### Exercise goal
Report the lines of the data below that contain the string "htdocs".

### Data provided
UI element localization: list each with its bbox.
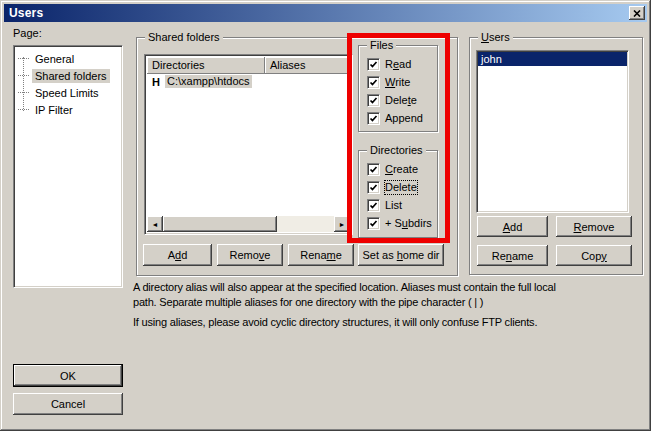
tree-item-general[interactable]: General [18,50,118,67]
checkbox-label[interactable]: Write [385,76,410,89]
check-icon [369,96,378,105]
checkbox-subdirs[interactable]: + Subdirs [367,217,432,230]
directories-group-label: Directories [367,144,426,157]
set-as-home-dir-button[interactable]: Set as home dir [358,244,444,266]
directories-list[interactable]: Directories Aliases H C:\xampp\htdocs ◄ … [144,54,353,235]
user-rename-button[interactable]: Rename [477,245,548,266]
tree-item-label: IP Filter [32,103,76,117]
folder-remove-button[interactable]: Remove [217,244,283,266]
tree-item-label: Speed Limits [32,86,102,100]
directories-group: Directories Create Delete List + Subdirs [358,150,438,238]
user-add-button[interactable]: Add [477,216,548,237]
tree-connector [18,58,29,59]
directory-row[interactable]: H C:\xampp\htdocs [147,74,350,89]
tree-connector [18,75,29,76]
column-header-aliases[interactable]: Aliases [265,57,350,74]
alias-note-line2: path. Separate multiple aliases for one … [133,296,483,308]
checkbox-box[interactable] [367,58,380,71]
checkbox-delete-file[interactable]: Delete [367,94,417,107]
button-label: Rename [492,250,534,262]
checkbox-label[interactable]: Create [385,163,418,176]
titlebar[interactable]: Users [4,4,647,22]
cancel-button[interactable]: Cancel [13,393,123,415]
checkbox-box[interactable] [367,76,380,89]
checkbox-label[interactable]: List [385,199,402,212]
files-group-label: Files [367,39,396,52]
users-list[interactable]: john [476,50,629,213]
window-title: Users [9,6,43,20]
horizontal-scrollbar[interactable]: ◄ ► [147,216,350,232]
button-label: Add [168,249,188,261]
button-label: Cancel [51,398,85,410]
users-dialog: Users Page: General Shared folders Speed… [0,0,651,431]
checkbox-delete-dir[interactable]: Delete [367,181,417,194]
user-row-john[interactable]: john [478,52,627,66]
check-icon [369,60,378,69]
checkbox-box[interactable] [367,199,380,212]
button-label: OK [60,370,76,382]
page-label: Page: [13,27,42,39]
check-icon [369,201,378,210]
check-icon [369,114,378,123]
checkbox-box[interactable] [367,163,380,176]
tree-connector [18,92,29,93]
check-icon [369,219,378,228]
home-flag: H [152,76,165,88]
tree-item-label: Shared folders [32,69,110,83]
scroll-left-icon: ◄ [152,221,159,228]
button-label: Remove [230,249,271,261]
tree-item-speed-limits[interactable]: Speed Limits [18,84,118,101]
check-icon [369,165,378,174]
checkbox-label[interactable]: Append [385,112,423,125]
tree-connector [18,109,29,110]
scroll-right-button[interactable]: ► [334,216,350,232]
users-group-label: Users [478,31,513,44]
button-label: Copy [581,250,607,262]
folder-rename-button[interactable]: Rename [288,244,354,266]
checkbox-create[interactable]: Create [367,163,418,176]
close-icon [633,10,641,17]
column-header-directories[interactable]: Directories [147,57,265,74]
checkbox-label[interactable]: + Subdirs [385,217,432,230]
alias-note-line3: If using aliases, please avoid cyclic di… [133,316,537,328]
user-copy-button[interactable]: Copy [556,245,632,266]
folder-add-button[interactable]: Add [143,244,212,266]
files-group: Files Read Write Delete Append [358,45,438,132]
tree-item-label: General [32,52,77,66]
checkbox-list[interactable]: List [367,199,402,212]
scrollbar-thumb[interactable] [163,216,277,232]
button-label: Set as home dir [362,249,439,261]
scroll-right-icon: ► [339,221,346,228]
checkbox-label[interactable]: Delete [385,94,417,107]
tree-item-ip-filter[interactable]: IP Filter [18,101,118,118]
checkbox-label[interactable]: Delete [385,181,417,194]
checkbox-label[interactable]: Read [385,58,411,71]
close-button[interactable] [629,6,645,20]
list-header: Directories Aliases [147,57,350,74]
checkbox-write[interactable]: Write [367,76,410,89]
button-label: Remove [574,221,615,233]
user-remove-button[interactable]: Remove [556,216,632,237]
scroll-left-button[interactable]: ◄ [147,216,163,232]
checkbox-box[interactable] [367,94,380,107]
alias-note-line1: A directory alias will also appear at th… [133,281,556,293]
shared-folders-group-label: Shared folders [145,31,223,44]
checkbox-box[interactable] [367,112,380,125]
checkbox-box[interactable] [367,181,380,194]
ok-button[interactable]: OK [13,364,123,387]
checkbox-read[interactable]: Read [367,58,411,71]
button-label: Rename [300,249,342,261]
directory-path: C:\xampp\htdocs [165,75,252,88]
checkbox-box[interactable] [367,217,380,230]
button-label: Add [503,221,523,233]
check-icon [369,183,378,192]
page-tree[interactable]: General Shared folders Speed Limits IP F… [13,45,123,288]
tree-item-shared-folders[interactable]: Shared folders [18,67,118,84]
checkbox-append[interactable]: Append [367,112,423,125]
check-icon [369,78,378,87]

### Response area
directories-list[interactable]: Directories Aliases H C:\xampp\htdocs ◄ … [144,54,353,235]
directory-row[interactable]: H C:\xampp\htdocs [147,74,350,89]
directory-path: C:\xampp\htdocs [165,75,252,88]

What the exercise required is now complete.